Many dating apps match people through swipes, but a new app called Firefly seeks to match college students up in a more compatible way, just in time for Valentine’s Day. The app’s inaugural Valentine’s Project, which was launched in January at three Bay Area universities, aims to help students find their most compatible matches on their campus through quizzes and the option to write up to 10,000 characters about themselves.

Each Valentine’s Project participant will be matched with one other person on their campus on Feb. 13 at 8 a.m. The project’s quiz submissions close a day before and users choose to answer fifteen quizzes out of a selection of over 200.
“Traditional dating apps, like Hinge, offer the bare minimum in pre-qualifiers — such as checkboxes for ‘wants kids’ or ‘is religious’ — but dating needs more nuance than that,” said Daniel Mossaband, Firefly’s founder and San Francisco State University alum.

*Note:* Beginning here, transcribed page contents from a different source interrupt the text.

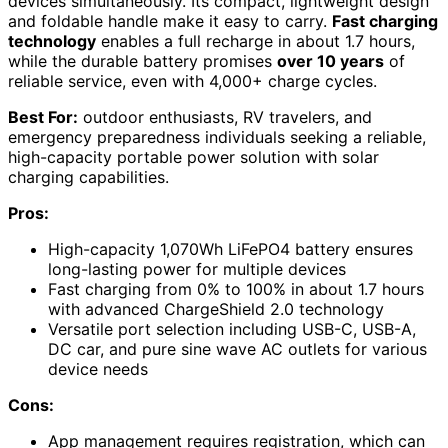
devices simultaneously. Its compact, lightweight design
and foldable handle make it easy to carry.
Fast charging
technology
enables a full recharge in about 1.7 hours,
while the durable battery promises
over 10 years
of
reliable service, even with 4,000+ charge cycles.
Best For:
outdoor enthusiasts, RV travelers, and
emergency preparedness individuals seeking a reliable,
high-capacity portable power solution with solar
charging capabilities.
Pros:
High-capacity 1,070Wh LiFePO4 battery ensures
long-lasting power for multiple devices
Fast charging from 0% to 100% in about 1.7 hours
with advanced ChargeShield 2.0 technology
Versatile port selection including USB-C, USB-A,
DC car, and pure sine wave AC outlets for various
device needs
Cons:
App management requires registration, which can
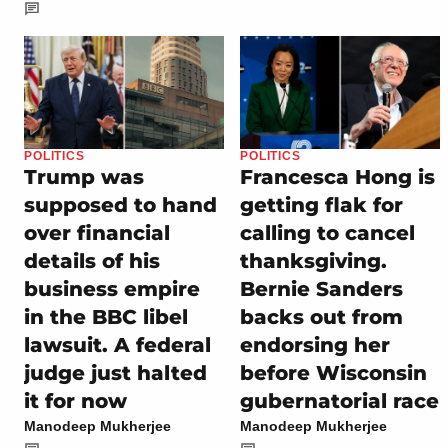
POLITICS
POLITICS
Trump was
Francesca Hong is
supposed to hand
getting flak for
over financial
calling to cancel
details of his
thanksgiving.
business empire
Bernie Sanders
in the BBC libel
backs out from
lawsuit. A federal
endorsing her
judge just halted
before Wisconsin
it for now
gubernatorial race
Manodeep Mukherjee
Manodeep Mukherjee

Mossaband said that he’s always thinking of ways to improve existing software and websites as a hobby. He found out that Match Group owns many dating apps and has been converting them into swipe-based apps and felt that he could make something better.

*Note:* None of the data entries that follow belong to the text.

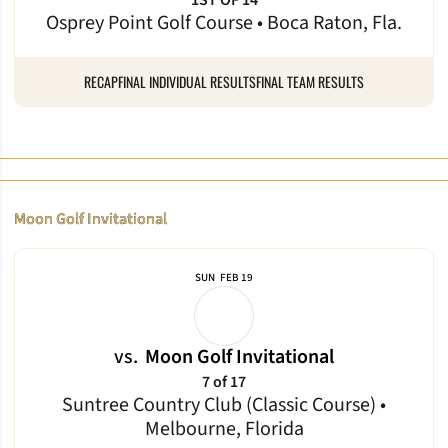
1ST OF 14
Osprey Point Golf Course • Boca Raton, Fla.
RECAP
FINAL INDIVIDUAL RESULTS
FINAL TEAM RESULTS
Moon Golf Invitational
SUN
FEB 19
vs.
Moon Golf Invitational
7 of 17
Suntree Country Club (Classic Course) •
Melbourne, Florida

The app began two and a half years ago when Mossaband made a simple version of Firefly just to see if people would like it.
“But then in the past, like four or five months, I realized like, ‘okay this is actually like — there’s a chance that this could do well and it would be foolish for me to just try it on my own,’” Mossaband said.
He said the biggest difference is that users are matched through quizzes instead of swipes. Users answer a variety of quizzes ranging from trivial questions like “cats or dogs?” to more serious questions such as “do you believe people can change?” and the quizzes allow users to elaborate on their responses.
“Using that, we have an algorithm, like it produces a match percentage score and so it’s more than just your looks and a few sentences,” Mossaband said. “Then the match percentage score is what helps people gauge whether or not this person is actually a good match.”
Judith Wang is Firefly’s marketing strategy advisor and came up with the Valentine’s Project, which is also available at UC Berkeley, the City College of San Francisco and the University of San Francisco.
Wang came up with the idea after hearing about the Aphrodite Project at the University of Waterloo.
“I live in Canada,” Wang said. “A lot of my university friends who went to Waterloo knew about it and it was kind of a similar idea that didn’t really have an app for, but they used a questionnaire and they also matched it. So I thought that it would be something great to bring into the San Francisco area which is a place that Firefly was born out of and we’re kind of focusing on right now.”
Wang said that the dating environment is difficult, especially now, with so many dating apps that can provide many matches.
“There’s a wealth of choices that maybe creates this ‘analysis paralysis’ for a lot of students,” Wang said.

Mossaband said that focusing on the quality of a match is better than connecting users to many poor matches.
Wennie Ye, an SFSU student and Firefly user, had mixed feedback for the app.
“I like that the app has privacy settings for the sexual questions, but I wish it was for all the questions,” said Ye, who also mentioned that the fifteen quizzes required for the project didn’t seem like enough.
Ye also liked that the app allows users to elaborate on their responses to the quizzes but prefers a bulleted list.
Ansley Bergado, a third-year visual communications design student, said the app sounded interesting and that she’d try it if she weren’t already in a relationship. Bergado also said people would be more likely to try a dating app that matches users based on longer responses rather than swipes.
“I just feel like you get to know more about that person other than just looking at their face and taking them at surface value,” Bergado said. “I know on Hinge, you have the prompts, but I feel like you don’t really get to know that much about them based off of that. If you get a whole prompt paragraph, then you could get more of an idea of who they are.”